Exploring Art in Central Europe from 1914-1938


Artists play a crucial role in our perception of the world. Artists can show us something vital we do not see in our reality, therefore, they try to reach us through their artworks. They show us what is hidden beyond the curtains through the prism of the history that is being lived in their paintings for infinity. Artists express their emotional state, character and attitudes through their artworks.

Artists have always been making huge contributions to the world’s development, preservation of history, and cultural heritages. They speak to our consciousness so that we must always seek for the truth, thus defending human dignity when it is not respected and recognized and when human rights are violated.

On October 31st, during my WYA Europe internship, I had a great chance to visit an exhibition called “Beyond Klimt. New Horizons in Central Europe, 1914-1938”. The exhibition took me to the end of World War I and the Austro-Hungarian Empire through the eyes of Gustav Klimt, Josef Capek, Egon Schiele, Oskar Kokoschka, László Moholy-Nagy and 75 other artists living during this period. These artists believed and expressed themselves through their artworks that try to influence the world, politics and society.

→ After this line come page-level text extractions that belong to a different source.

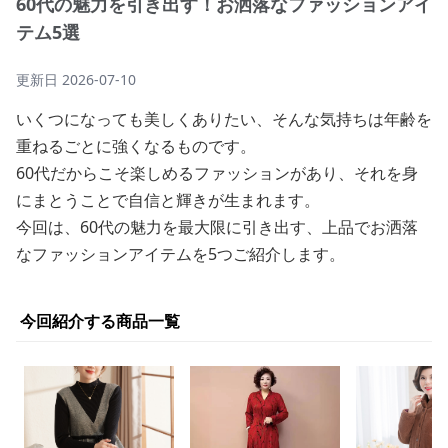
60代の魅力を引き出す！お洒落なファッションアイ
テム5選
更新日
2026-07-10
いくつになっても美しくありたい、そんな気持ちは年齢を
重ねるごとに強くなるものです。
60代だからこそ楽しめるファッションがあり、それを身
にまとうことで自信と輝きが生まれます。
今回は、60代の魅力を最大限に引き出す、上品でお洒落
なファッションアイテムを5つご紹介します。
今回紹介する商品一覧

Some painters take us to the heavens in taking our breath away with the beauty of their paintings. At the same time, they bring us down to the earth by forcing us to see something more than just beauty. As Joseph Pieper said in CTP Chapter 5, “Long before a creation is completed, the artist has gained for himself another and more intimate achievement: a deeper and more receptive vision, a more intense awareness, a sharper and more discerning understanding, a more patient openness for all things quiet and inconspicuous, an eye for things previously overlooked”. This precious painting is called “Waterfall”.  It was painted by Helene Funke in 1922. I believe “Waterfall” truly reflects what Joseph Pieper was trying to explain by saying that the “Capacity to perceive the visible world “with our own eyes” is indeed an essential constituent of human nature”.

Gustav Klimt was an artist who loved painting nature and portraits, especially portraits of women. He felt beauty with every part of his soul so that he could transfer this feeling into beautiful paintings. He saw the beauty of women in all its external manifestations. Some of the paintings of Klimt, where he was portraying women naked, were considered too frank and against morality.


But Klimt himself was trying to escape vulgarity. By depicting the bare body, he was trying to show sensitivity and the natural beauty of women. However, Gustav Klimt was not concentrating only on this way to show the beauty of women, this was just a part of his vision. He was seeing the beauty of women in all its appearances. The above portrait “Johanna Staude”,the first painting you see when you enter the exhibition, was painted by Gustav Klimt in the last year of his life in 1918.  Looking at this portrait, we can feel the beauty, elegance and grace of this woman, whose name was Johanna Staude. Gustav Klimt had been dedicating himself to the feeling of the beauty until the end of his life.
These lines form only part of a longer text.